_Exercise brief_:
The whole listing that follows, pictures excepted, should be printed again exactly as given.

── Materials provided

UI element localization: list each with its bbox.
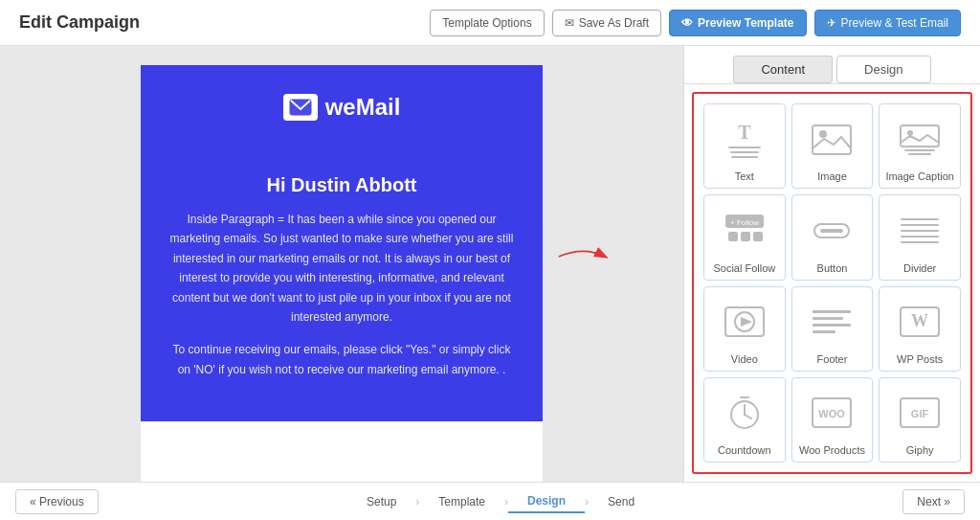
block-woo-products[interactable]: WOO Woo Products bbox=[791, 377, 874, 463]
svg-marker-17 bbox=[741, 317, 752, 327]
step-send[interactable]: Send bbox=[589, 491, 654, 512]
email-paragraph2: To continue receiving our emails, please… bbox=[169, 340, 514, 379]
giphy-block-icon: GIF bbox=[883, 386, 956, 441]
svg-line-22 bbox=[745, 415, 751, 418]
svg-text:W: W bbox=[911, 311, 928, 330]
block-wp-posts-label: WP Posts bbox=[897, 353, 943, 365]
block-image-caption-label: Image Caption bbox=[885, 170, 954, 182]
block-text[interactable]: T Text bbox=[703, 103, 786, 189]
block-countdown[interactable]: Countdown bbox=[703, 377, 786, 463]
steps-nav: Setup › Template › Design › Send bbox=[99, 490, 903, 513]
page-header: Edit Campaign Template Options ✉ Save As… bbox=[0, 0, 980, 46]
button-block-icon bbox=[796, 203, 869, 258]
block-image-caption[interactable]: Image Caption bbox=[879, 103, 961, 189]
preview-template-button[interactable]: 👁 Preview Template bbox=[669, 10, 807, 36]
block-video-label: Video bbox=[731, 353, 758, 365]
footer-block-icon bbox=[796, 295, 869, 350]
page-title: Edit Campaign bbox=[19, 12, 140, 33]
svg-text:WOO: WOO bbox=[819, 408, 846, 419]
email-logo: weMail bbox=[160, 94, 523, 121]
block-countdown-label: Countdown bbox=[718, 444, 771, 456]
wp-posts-block-icon: W bbox=[883, 295, 956, 350]
previous-button[interactable]: « Previous bbox=[15, 489, 99, 514]
block-giphy[interactable]: GIF Giphy bbox=[879, 377, 961, 463]
block-divider[interactable]: Divider bbox=[879, 194, 961, 280]
image-caption-block-icon bbox=[883, 112, 956, 167]
email-template: weMail Hi Dustin Abbott Inside Paragraph… bbox=[141, 65, 543, 482]
save-draft-button[interactable]: ✉ Save As Draft bbox=[552, 10, 661, 36]
preview-test-button[interactable]: ✈ Preview & Test Email bbox=[814, 10, 961, 36]
step-setup[interactable]: Setup bbox=[347, 491, 415, 512]
woo-products-block-icon: WOO bbox=[796, 386, 869, 441]
sidebar-tabs: Content Design bbox=[684, 46, 980, 84]
brand-name: weMail bbox=[325, 94, 401, 121]
tab-design[interactable]: Design bbox=[836, 56, 930, 83]
header-actions: Template Options ✉ Save As Draft 👁 Previ… bbox=[430, 10, 961, 36]
block-woo-products-label: Woo Products bbox=[799, 444, 865, 456]
block-button[interactable]: Button bbox=[791, 194, 874, 280]
main-area: weMail Hi Dustin Abbott Inside Paragraph… bbox=[0, 46, 980, 482]
email-preview-area: weMail Hi Dustin Abbott Inside Paragraph… bbox=[0, 46, 683, 482]
step-template[interactable]: Template bbox=[419, 491, 504, 512]
email-body: Hi Dustin Abbott Inside Paragraph = It h… bbox=[141, 165, 543, 421]
block-wp-posts[interactable]: W WP Posts bbox=[879, 286, 961, 372]
email-header: weMail bbox=[141, 65, 543, 165]
svg-text:+ Follow: + Follow bbox=[730, 218, 759, 227]
svg-rect-10 bbox=[728, 232, 738, 241]
svg-rect-4 bbox=[901, 125, 939, 147]
svg-text:GIF: GIF bbox=[911, 408, 929, 419]
divider-block-icon bbox=[883, 203, 956, 258]
arrow-indicator bbox=[555, 237, 612, 279]
svg-point-3 bbox=[819, 130, 827, 138]
email-paragraph1: Inside Paragraph = It has been a while s… bbox=[169, 210, 514, 327]
sidebar-panel: Content Design T Text bbox=[683, 46, 980, 482]
content-blocks-grid: T Text bbox=[692, 92, 972, 474]
svg-rect-14 bbox=[820, 229, 843, 233]
block-social-follow-label: Social Follow bbox=[713, 262, 775, 274]
svg-rect-7 bbox=[908, 153, 931, 155]
block-image-label: Image bbox=[817, 170, 847, 182]
block-button-label: Button bbox=[817, 262, 848, 274]
tab-content[interactable]: Content bbox=[733, 56, 833, 83]
step-design[interactable]: Design bbox=[508, 490, 585, 513]
countdown-block-icon bbox=[708, 386, 781, 441]
template-options-button[interactable]: Template Options bbox=[430, 10, 544, 36]
video-block-icon bbox=[708, 295, 781, 350]
block-giphy-label: Giphy bbox=[906, 444, 934, 456]
block-footer-label: Footer bbox=[817, 353, 848, 365]
block-image[interactable]: Image bbox=[791, 103, 874, 189]
footer-navigation: « Previous Setup › Template › Design › S… bbox=[0, 482, 980, 520]
svg-rect-12 bbox=[753, 232, 763, 241]
block-footer[interactable]: Footer bbox=[791, 286, 874, 372]
wemail-logo-icon bbox=[283, 94, 318, 121]
svg-rect-6 bbox=[904, 149, 935, 151]
next-button[interactable]: Next » bbox=[902, 489, 965, 514]
block-video[interactable]: Video bbox=[703, 286, 786, 372]
block-social-follow[interactable]: + Follow Social Follow bbox=[703, 194, 786, 280]
svg-rect-11 bbox=[741, 232, 750, 241]
image-block-icon bbox=[796, 112, 869, 167]
block-divider-label: Divider bbox=[903, 262, 936, 274]
email-greeting: Hi Dustin Abbott bbox=[169, 174, 514, 196]
block-text-label: Text bbox=[735, 170, 754, 182]
svg-rect-2 bbox=[813, 125, 851, 154]
social-follow-block-icon: + Follow bbox=[708, 203, 781, 258]
text-block-icon: T bbox=[708, 112, 781, 167]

────

_Exercise output_:
UI element localization: list each with its bbox.
block-woo-products[interactable]: WOO Woo Products bbox=[791, 377, 874, 463]
svg-marker-17 bbox=[741, 317, 752, 327]
step-send[interactable]: Send bbox=[589, 491, 654, 512]
email-paragraph2: To continue receiving our emails, please… bbox=[169, 340, 514, 379]
giphy-block-icon: GIF bbox=[883, 386, 956, 441]
svg-line-22 bbox=[745, 415, 751, 418]
svg-text:W: W bbox=[911, 311, 928, 330]
block-wp-posts-label: WP Posts bbox=[897, 353, 943, 365]
block-image-caption-label: Image Caption bbox=[885, 170, 954, 182]
block-text[interactable]: T Text bbox=[703, 103, 786, 189]
block-countdown[interactable]: Countdown bbox=[703, 377, 786, 463]
steps-nav: Setup › Template › Design › Send bbox=[99, 490, 903, 513]
page-header: Edit Campaign Template Options ✉ Save As… bbox=[0, 0, 980, 46]
button-block-icon bbox=[796, 203, 869, 258]
block-image-caption[interactable]: Image Caption bbox=[879, 103, 961, 189]
preview-template-button[interactable]: 👁 Preview Template bbox=[669, 10, 807, 36]
block-video-label: Video bbox=[731, 353, 758, 365]
footer-block-icon bbox=[796, 295, 869, 350]
page-title: Edit Campaign bbox=[19, 12, 140, 33]
svg-text:WOO: WOO bbox=[819, 408, 846, 419]
email-logo: weMail bbox=[160, 94, 523, 121]
block-countdown-label: Countdown bbox=[718, 444, 771, 456]
wp-posts-block-icon: W bbox=[883, 295, 956, 350]
previous-button[interactable]: « Previous bbox=[15, 489, 99, 514]
block-giphy[interactable]: GIF Giphy bbox=[879, 377, 961, 463]
block-divider[interactable]: Divider bbox=[879, 194, 961, 280]
image-caption-block-icon bbox=[883, 112, 956, 167]
email-template: weMail Hi Dustin Abbott Inside Paragraph… bbox=[141, 65, 543, 482]
save-draft-button[interactable]: ✉ Save As Draft bbox=[552, 10, 661, 36]
preview-test-button[interactable]: ✈ Preview & Test Email bbox=[814, 10, 961, 36]
step-setup[interactable]: Setup bbox=[347, 491, 415, 512]
woo-products-block-icon: WOO bbox=[796, 386, 869, 441]
sidebar-tabs: Content Design bbox=[684, 46, 980, 84]
brand-name: weMail bbox=[325, 94, 401, 121]
tab-design[interactable]: Design bbox=[836, 56, 930, 83]
header-actions: Template Options ✉ Save As Draft 👁 Previ… bbox=[430, 10, 961, 36]
block-woo-products-label: Woo Products bbox=[799, 444, 865, 456]
block-button[interactable]: Button bbox=[791, 194, 874, 280]
main-area: weMail Hi Dustin Abbott Inside Paragraph… bbox=[0, 46, 980, 482]
email-preview-area: weMail Hi Dustin Abbott Inside Paragraph… bbox=[0, 46, 683, 482]
step-template[interactable]: Template bbox=[419, 491, 504, 512]
email-body: Hi Dustin Abbott Inside Paragraph = It h… bbox=[141, 165, 543, 421]
block-wp-posts[interactable]: W WP Posts bbox=[879, 286, 961, 372]
email-header: weMail bbox=[141, 65, 543, 165]
svg-text:+ Follow: + Follow bbox=[730, 218, 759, 227]
svg-rect-10 bbox=[728, 232, 738, 241]
svg-rect-4 bbox=[901, 125, 939, 147]
svg-text:GIF: GIF bbox=[911, 408, 929, 419]
divider-block-icon bbox=[883, 203, 956, 258]
arrow-indicator bbox=[555, 237, 612, 279]
svg-point-3 bbox=[819, 130, 827, 138]
email-paragraph1: Inside Paragraph = It has been a while s… bbox=[169, 210, 514, 327]
sidebar-panel: Content Design T Text bbox=[683, 46, 980, 482]
content-blocks-grid: T Text bbox=[692, 92, 972, 474]
svg-rect-14 bbox=[820, 229, 843, 233]
block-social-follow-label: Social Follow bbox=[713, 262, 775, 274]
svg-rect-7 bbox=[908, 153, 931, 155]
block-image-label: Image bbox=[817, 170, 847, 182]
block-button-label: Button bbox=[817, 262, 848, 274]
tab-content[interactable]: Content bbox=[733, 56, 833, 83]
step-design[interactable]: Design bbox=[508, 490, 585, 513]
countdown-block-icon bbox=[708, 386, 781, 441]
template-options-button[interactable]: Template Options bbox=[430, 10, 544, 36]
video-block-icon bbox=[708, 295, 781, 350]
block-giphy-label: Giphy bbox=[906, 444, 934, 456]
block-footer-label: Footer bbox=[817, 353, 848, 365]
block-image[interactable]: Image bbox=[791, 103, 874, 189]
footer-navigation: « Previous Setup › Template › Design › S… bbox=[0, 482, 980, 520]
svg-rect-12 bbox=[753, 232, 763, 241]
block-footer[interactable]: Footer bbox=[791, 286, 874, 372]
wemail-logo-icon bbox=[283, 94, 318, 121]
svg-rect-6 bbox=[904, 149, 935, 151]
next-button[interactable]: Next » bbox=[902, 489, 965, 514]
block-video[interactable]: Video bbox=[703, 286, 786, 372]
block-social-follow[interactable]: + Follow Social Follow bbox=[703, 194, 786, 280]
svg-rect-11 bbox=[741, 232, 750, 241]
image-block-icon bbox=[796, 112, 869, 167]
block-divider-label: Divider bbox=[903, 262, 936, 274]
email-greeting: Hi Dustin Abbott bbox=[169, 174, 514, 196]
block-text-label: Text bbox=[735, 170, 754, 182]
svg-rect-2 bbox=[813, 125, 851, 154]
social-follow-block-icon: + Follow bbox=[708, 203, 781, 258]
text-block-icon: T bbox=[708, 112, 781, 167]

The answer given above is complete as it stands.